Reselling - This is always a good option. Some companies will pay you a retainer or help you with start up costs or even provide you with leads or work. If you are a hands on type contracting is a good earner.  When times are good and when they are tough your gear will diversify to other jobs - for example a works van can be a courier service or taxi by night. A fork truck can be a training tool for licensing new drivers (with training) a few local ads, google and some networked contacts provides a year's earnings. If you use a lot of something, keep bigger stocks and sell them on to colleagues or local businesses.

Agencies and Distributorships - the former should always provide you with leads and a visible career path and the independence to achieve it.  Good agents are very scarce, there are lots of good opportunities going, and not just for people, companies make very good livings from agency work.

Distributors imply stock or delivering, you can often get help with credit and good terms to give you time to sell and collect money. Are you already doing this, with room for ad ons? or could your customers be helped by you doing a better job supplying essential goods and services at a better performance level? Here is a link to a website that offers special deals to the trade to give you some ideas of the support and help available for these business arrangements take a few minutes to have a look round it may help you.

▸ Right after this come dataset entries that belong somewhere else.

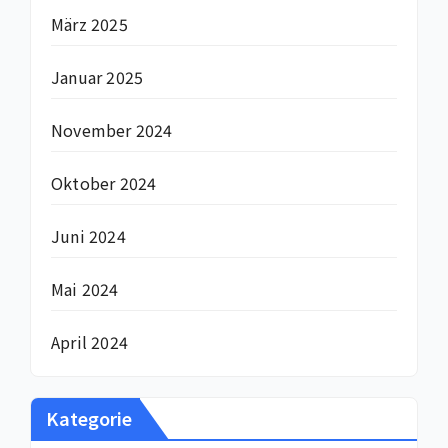
März 2025
Januar 2025
November 2024
Oktober 2024
Juni 2024
Mai 2024
April 2024
Kategorie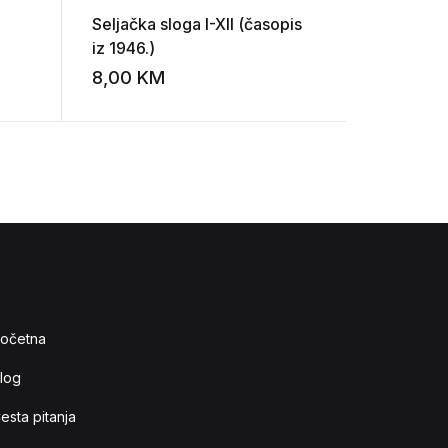
Seljačka sloga I-XII (časopis
Ratni pom
iz 1946.)
zahvalnost
(1939-19
8,00
KM
15,00
K
Add to wishlist
Add to wishlist
očetna
log
esta pitanja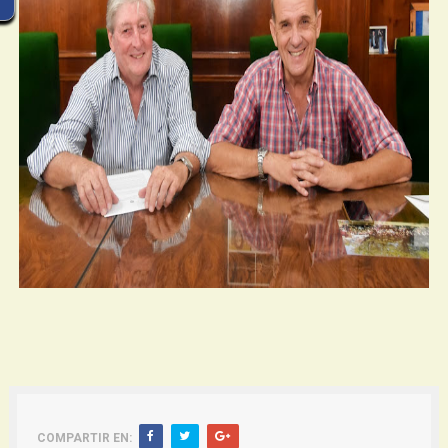
COMPARTIR EN: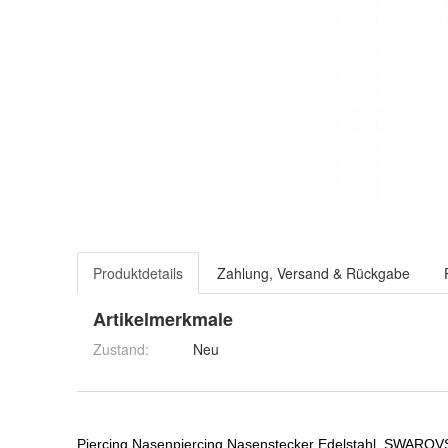
Produktdetails
Zahlung, Versand & Rückgabe
Artikelmerkmale
Zustand:
Neu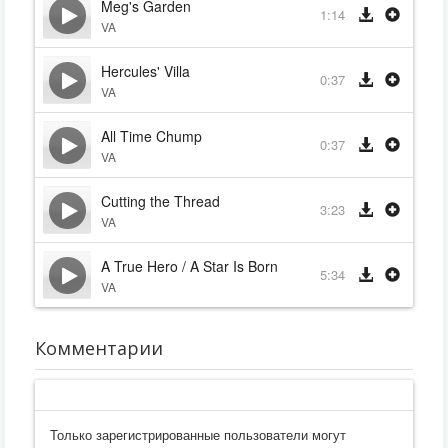
Meg's Garden
1:14
VA
Hercules' Villa
0:37
VA
All Time Chump
0:37
VA
Cutting the Thread
3:23
VA
A True Hero / A Star Is Born
5:34
VA
Комментарии
Только зарегистрированные пользователи могут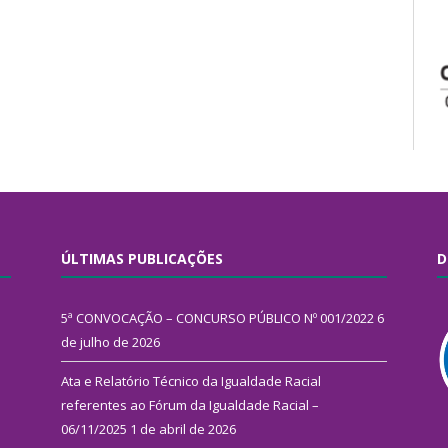
ÚLTIMAS PUBLICAÇÕES
D
5ª CONVOCAÇÃO – CONCURSO PÚBLICO Nº 001/2022
6
de julho de 2026
Ata e Relatório Técnico da Igualdade Racial
referentes ao Fórum da Igualdade Racial –
06/11/2025
1 de abril de 2026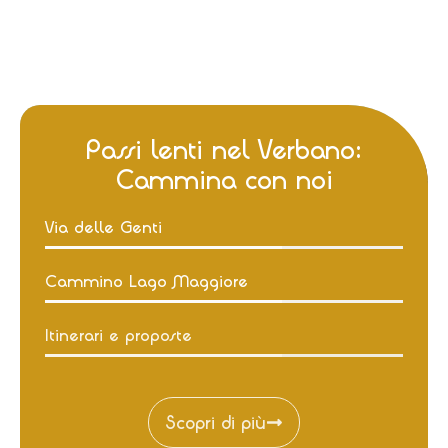
Passi lenti nel Verbano:
Cammina con noi
Via delle Genti
Cammino Lago Maggiore
Itinerari e proposte
Scopri di più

Buy a Business - yes it is fraught but if you go and have a look or know of someone retiring who has not planned an exit route...which is most people, you can get yourself the goose that lays golden eggs, sometimes for a year's pay to the owner or less. Many people find value hard to attribute. The business is worth a year to a year and a half's gross profit after direct revenue generation costs and about 10% of the current book value of any assets, 100% of  the cost of any current saleable stock (anything not covered in dust).

Nothing for goodwill - no really don't do it.

The current order book value in GP and all the cash. Consider the liabilities especially pensions and severances or redundancies, bad debts and slow payers.

Seriously check out lease and rental commitments, loans, debentures or any other strings that come with the business and who's name is on them - you might find yourself on the wrong end of early debt collection and notices to quit. Better still make sure the current incumbent sorts them out before they go. Be very careful of one man businesses with no clear demarcation lines.

Then have a chat with your accountant.

Equipment
- Always keep an eye out for new lines and products to deal in, it's free of complications and very focused and a really simple opportunistic way to add some income to your business.